C’est à cette époque-là que je me suis mis à chanter.

A chanter, à faire semblant, à mimer les chansons. A jouer avec mon image, mon corps, mon visage et ma voix, à découvrir vidéo après vidéo de quoi j’étais capable. Non pas que je me sois découvert des dons de chanteur, non, je suis très conscient de mes limites, de la fausseté de ma voix dans les vidéos dans lesquelles je chante vraiment (et vous en avez un exemple avec « Send in the Clowns », instrumental from Barbra Steisand’s cover), mais dans l’interprétation. Dans l’appropriation. J’ai soigné la prise de vue, le cadrage, le décor, le costume, parfois son absence, l’accessoire, le cas échéant. J’ai parodié, j’ai interprété, j’ai dansé également (deuxième exemple, avec « I don’t care », de Ricky Martin). Je choisissais les chansons suivant le message qu’elles véhiculaient, qui souvent étaient un écho de mes propres sentiments tout en étant des références à des chansons du passé que j’aimais (la Bande Originale de « Fame », le premier tube connu en France de Céline Dion et que j’écoutais au lycée, « D’amour ou d’amitié », des extraits de comédies musicales de Broadway) ou à l’actualité (Lady Gaga, Britney Spears, Maroon 5) : je ne pouvais respirer à moins qu’il ne soit « Here with me », rien n’allait normalement j’étais « Torn », je démarrais « Une autre histoire », il y avait un « Hero » au fond de moi si je cherchais bien, et ainsi de suite…
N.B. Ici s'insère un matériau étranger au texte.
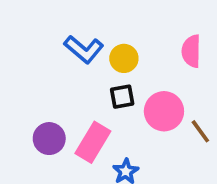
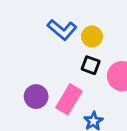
black square: (122, 97) -> (91, 65), turned 30

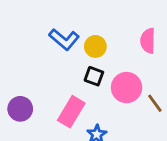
purple circle: (36, 97) -> (20, 109), moved

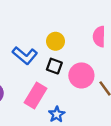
blue L-shape: (64, 39) -> (25, 55), moved

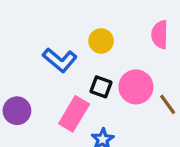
black square: (54, 66) -> (101, 87), moved

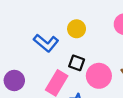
pink circle: (136, 87) -> (99, 76), moved

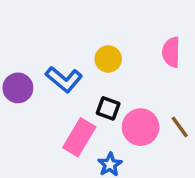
purple circle: (14, 80) -> (18, 88), moved

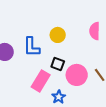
blue L-shape: (64, 79) -> (32, 47), turned 50

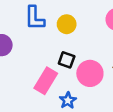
blue L-shape: (32, 47) -> (35, 18), moved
En d’autres termes, vidéo après vidéo, paroles après paroles, je me disais, autrement : c’était une autre forme d’écriture, une autre facette de l’autofiction.

De 2010 à 2012, j’ai réalisé ainsi près d’une centaine de vidéos, la plupart postées sur Facebook. Je continue de façon sporadique à en faire, mais elles sont aujourd’hui sorties de la catharsis nécessaire à cette période-là : accepter mon image et ma voix, pour accepter mon geste — avoir quitté l’autre — et accepter de m’aimer à nouveau.
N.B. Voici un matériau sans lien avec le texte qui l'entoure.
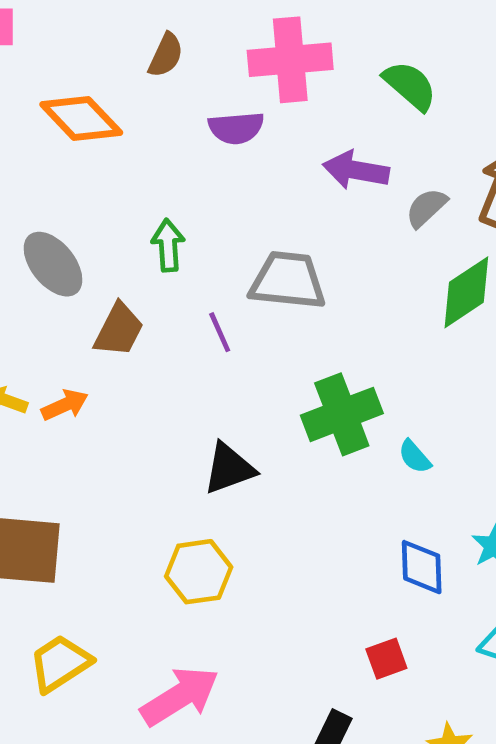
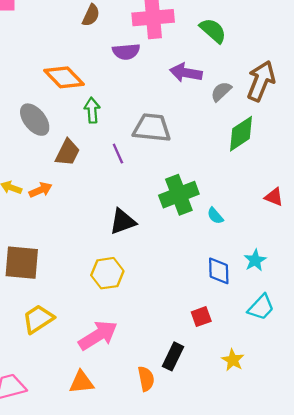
orange diamond: (81, 119) -> (64, 77), moved

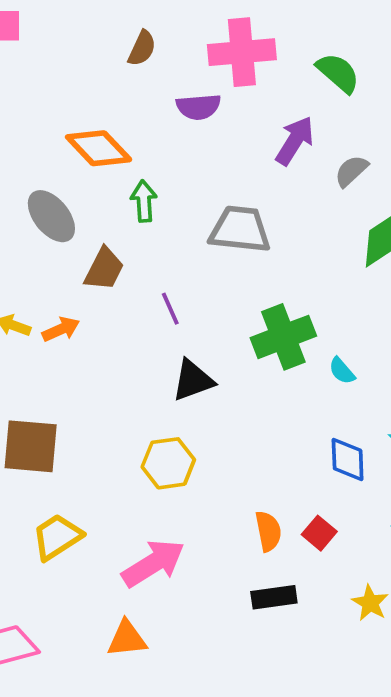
purple arrow: (186, 73) -> (295, 141), turned 112
purple line: (118, 154) -> (170, 309), moved
red square: (201, 317) -> (319, 533), turned -30
black rectangle: (173, 356) -> (274, 597), turned 56
orange semicircle: (146, 379) -> (268, 531), moved

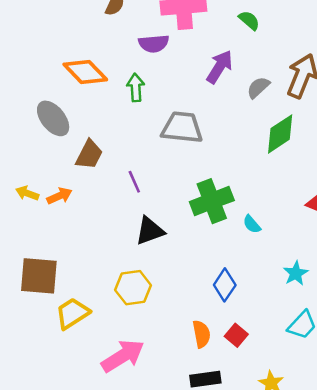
green semicircle: (338, 73) -> (249, 20), size x0.7
green arrow: (144, 201) -> (136, 87), moved
blue diamond: (348, 460) -> (225, 285), moved, turned 36
yellow trapezoid: (57, 537) -> (72, 313), moved

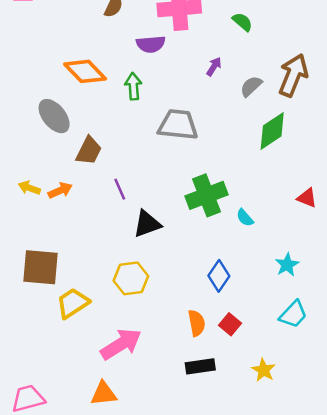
purple arrow: (220, 67) -> (214, 66), size x0.6
purple line: (134, 182) -> (120, 189), moved

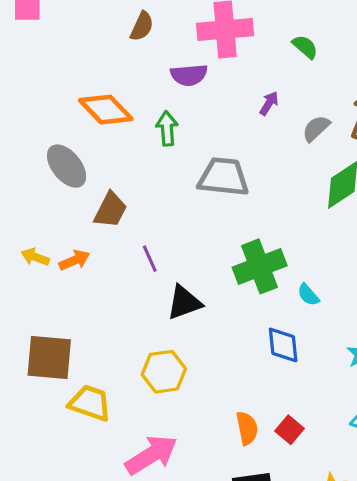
blue diamond: (219, 276) -> (283, 345), moved, turned -40
yellow trapezoid: (73, 303) -> (90, 403), turned 52

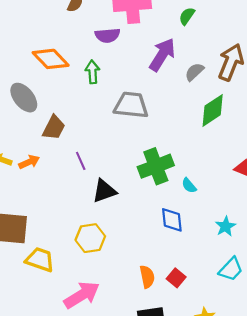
green semicircle: (305, 47) -> (187, 16), turned -96
purple arrow: (269, 103) -> (162, 55), size x2.0

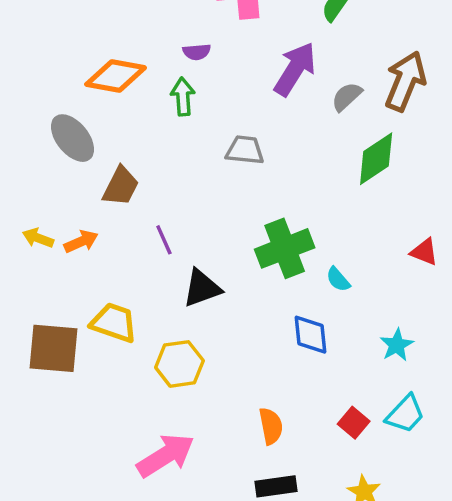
purple semicircle: (107, 35) -> (197, 52), moved, size x0.7
orange diamond: (51, 59) -> (116, 76), turned -36
gray trapezoid: (131, 105) -> (245, 150), size x0.7
yellow trapezoid: (40, 260) -> (114, 323), moved
red square: (176, 278) -> (354, 423), moved

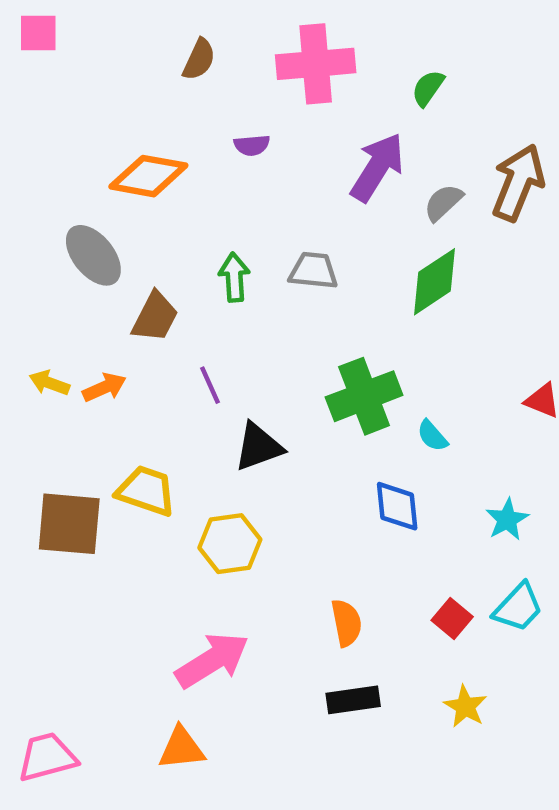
green arrow: (183, 97) -> (234, 277), moved
green diamond: (376, 159) -> (435, 282), moved

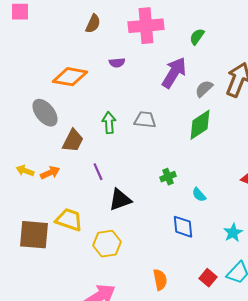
green cross: (364, 396) -> (168, 177), size x0.5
Dans le cadre du second appel à projets de Musemedusa, il m’est apparu que les deux vidéos choisies, en les associant, reconstruisaient un personnage, mon personnage, mon « Je » : un corps qui cherche la séduction, qui appelle, qui invite ; et un visage ridiculisé (et se ridiculisant, un clown) dont le pathétique reflète un profond mal-être. La recherche forcenée du plaisir du personnage de Don Giovanni, son « insoutenable légèreté de l’être », sa séduction maladive et sa constante insatisfaction font écho aux paroles de la chanson de Sondheim :

Don't you love farce? My fault, I fear. I thought that you'd want what I want - Sorry, my dear.

Ce « Don Je » arbitraire, fragmenté, duel, qui est ma proposition pour la thématique sur Don Giovanni, ne dit rien d’autre, mais par la chanson et l’image, que la comédie misérable, masochiste, de l’homme face à l’amour, et son incapacité à aimer — en l’occurrence : la mienne.